EKBIS.CO, JAKARTA -- PT Freeport Indonesia mengajukan perubahan status dari kontrak karya menjadi izin usaha pertambangan khusus (IUPK) agar dapat mengekspor konsentrat. Akan tetapi, Freeport belum memenuhi persyaratan untuk perubahan status tersebut sehingga sejak 12 Januari 201 belum bisa ekspor.

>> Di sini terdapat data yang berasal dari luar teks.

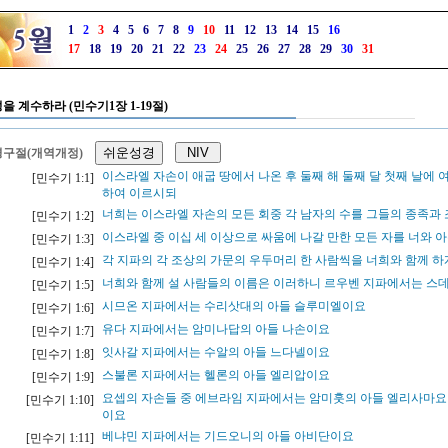
1
2
3
4
5
6
7
8
9
10
11
12
13
14
15
16
17
18
19
20
21
22
23
24
25
26
27
28
29
30
31
을 계수하라 (민수기1장 1-19절)
구절(개역개정)
이스라엘 자손이 애굽 땅에서 나온 후 둘째 해 둘째 달 첫째 날에
[민수기 1:1]
하여 이르시되
너희는 이스라엘 자손의 모든 회중 각 남자의 수를 그들의 종족과
[민수기 1:2]
이스라엘 중 이십 세 이상으로 싸움에 나갈 만한 모든 자를 너와 
[민수기 1:3]
각 지파의 각 조상의 가문의 우두머리 한 사람씩을 너희와 함께 하
[민수기 1:4]
너희와 함께 설 사람들의 이름은 이러하니 르우벤 지파에서는 스
[민수기 1:5]
시므온 지파에서는 수리삿대의 아들 슬루미엘이요
[민수기 1:6]
유다 지파에서는 암미나답의 아들 나손이요
[민수기 1:7]
잇사갈 지파에서는 수알의 아들 느다넬이요
[민수기 1:8]
스불론 지파에서는 헬론의 아들 엘리압이요
[민수기 1:9]
요셉의 자손들 중 에브라임 지파에서는 암미훗의 아들 엘리사마요
[민수기 1:10]
이요
베냐민 지파에서는 기드오니의 아들 아비단이요
[민수기 1:11]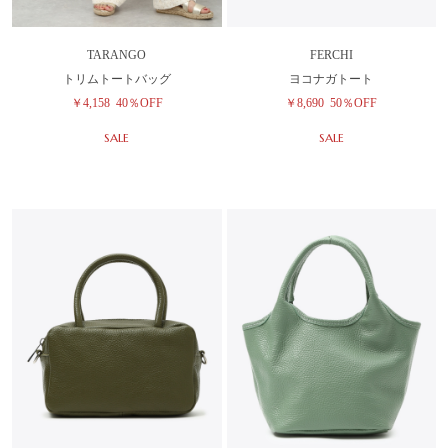
TARANGO
FERCHI
トリムトートバッグ
ヨコナガトート
￥4,158
40％OFF
￥8,690
50％OFF
SALE
SALE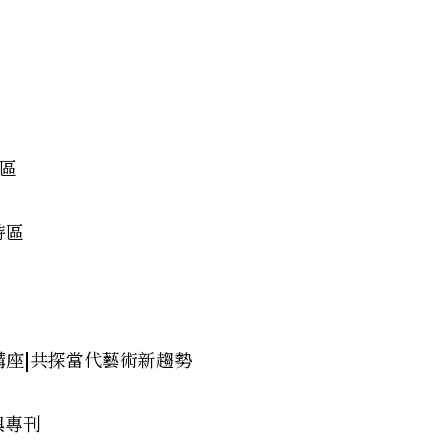
特區
特區
講座|共探當代藝術新趨勢
與專刊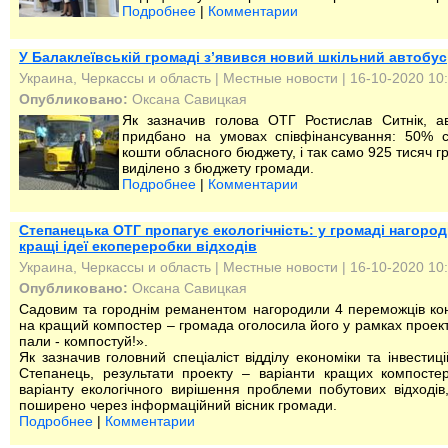
Подробнее
|
Комментарии
У Балаклеївській громаді з’явився новий шкільний автобус
Украина, Черкассы и область
|
Местные новости
| 16-10-2020 10
Опубликовано:
Оксана Савицкая
Як зазначив голова ОТГ Ростислав Ситнік, а
придбано на умовах співфінансування: 50% 
кошти обласного бюджету, і так само 925 тисяч г
виділено з бюджету громади.
Подробнее
|
Комментарии
Степанецька ОТГ пропагує екологічність: у громаді нагоро
кращі ідеї екопереробки відходів
Украина, Черкассы и область
|
Местные новости
| 16-10-2020 10
Опубликовано:
Оксана Савицкая
Садовим та городнім реманентом нагородили 4 переможців ко
на кращий компостер – громада оголосила його у рамках проек
пали - компостуй!».
Як зазначив головний спеціаліст відділу економіки та інвестиці
Степанець, результати проекту – варіанти кращих компостер
варіанту екологічного вирішення проблеми побутових відходів
поширено через інформаційний вісник громади.
Подробнее
|
Комментарии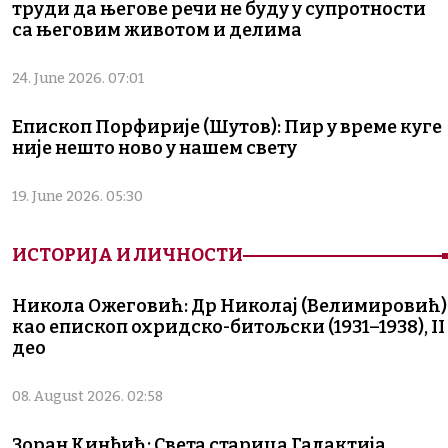
труди да његове речи не буду у супротности
са његовим животом и делима
24. June 2026. 07:01
Епископ Порфирије (Шутов): Пир у време куге
није нешто ново у нашем свету
19. June 2026. 05:30
ИСТОРИЈА И ЛИЧНОСТИ
Никола Ожеговић: Др Николај (Велимировић)
као епископ охридско-битољски (1931–1938), II
део
08. August 2026. 02:58
Зоран Кинђић: Света старица Галактија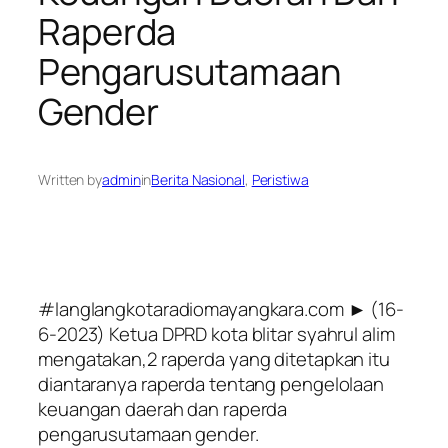
Raperda
Pengarusutamaan
Gender
Written by
admin
in
Berita Nasional
, 
Peristiwa
#langlangkotaradiomayangkara.com ► (16-
6-2023) Ketua DPRD kota blitar syahrul alim
mengatakan,2 raperda yang ditetapkan itu
diantaranya raperda tentang pengelolaan
keuangan daerah dan raperda
pengarusutamaan gender.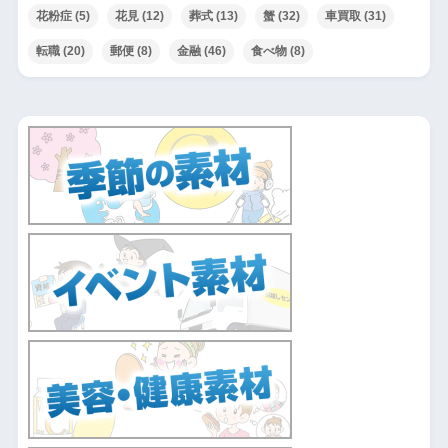
花粉症
(5)
花見
(12)
葬式
(13)
蟹
(32)
車買取
(31)
転職
(20)
郵便
(8)
金融
(46)
食べ物
(8)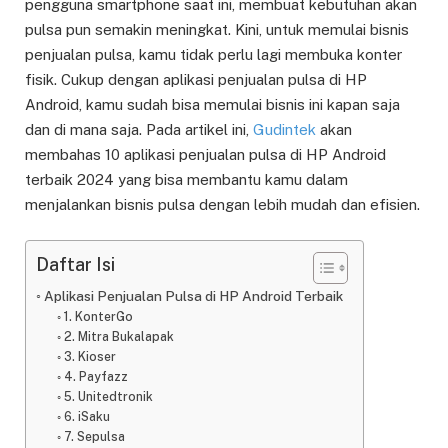
pengguna smartphone saat ini, membuat kebutuhan akan
pulsa pun semakin meningkat. Kini, untuk memulai bisnis
penjualan pulsa, kamu tidak perlu lagi membuka konter
fisik. Cukup dengan aplikasi penjualan pulsa di HP
Android, kamu sudah bisa memulai bisnis ini kapan saja
dan di mana saja. Pada artikel ini,
Gudintek
akan
membahas 10 aplikasi penjualan pulsa di HP Android
terbaik 2024 yang bisa membantu kamu dalam
menjalankan bisnis pulsa dengan lebih mudah dan efisien.
Daftar Isi
Aplikasi Penjualan Pulsa di HP Android Terbaik
1. KonterGo
2. Mitra Bukalapak
3. Kioser
4. Payfazz
5. Unitedtronik
6. iSaku
7. Sepulsa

Dalam PP Nomor 1 Tahun 2017, perusahaan pemegang kontrak karya wajib mengubah status menjadi izin usaha pertambangan khusus (IUPK) jika ingin mendapat kewenangan mengekspor konsentrat. Direktur Jenderal Mineral dan Batubara (Minerba) Kementerian Energi dan Sumber Daya Mineral (ESDM), Bambang Gatot mengungkapkan ada persyaratan yang belum dipenuhi perusahaan itu sehingga belum menjadi IUPK.
"Rencana Kerja dan Anggaran Biaya (RKAB) memang belum (disampaikan)," ujar Bambang di kantornya Jakarta, Kamis (2/2).
Ia enggan membicarakan lebih lanjut terkait proses setelah Freeport mengajukan RKAB. Ia menegaskan pemerintah akan memproses sesuai peraturan yang ditetapkan. "Nanti kita lihat. Jangan berandai-andai," kata Bambang.
Sebelumnya, Menteri ESDM Ignasius Jonan berencana menerbitkan IUPK sementara untuk Freeport. Hal ini terkait perizinan perusahaan tersebut dalam mengekspor konsentrat. Jonan mengatakan IUPK sementara hanya berlaku tiga bulan hingga enam bulan. Jika dalam rentang waktu tersebut, Freeport belum mendapat IUPK tetap, maka izin ekspor dicabut.
Menurut Jonan penerbitan IUPK sementara untuk Freeport guna membantu perekonomian setempat. Hal ini terkait dengan banyaknya tenaga kerja yang bergantung pada kelancaran bisnis perusahaan asal Amerika Serikat itu.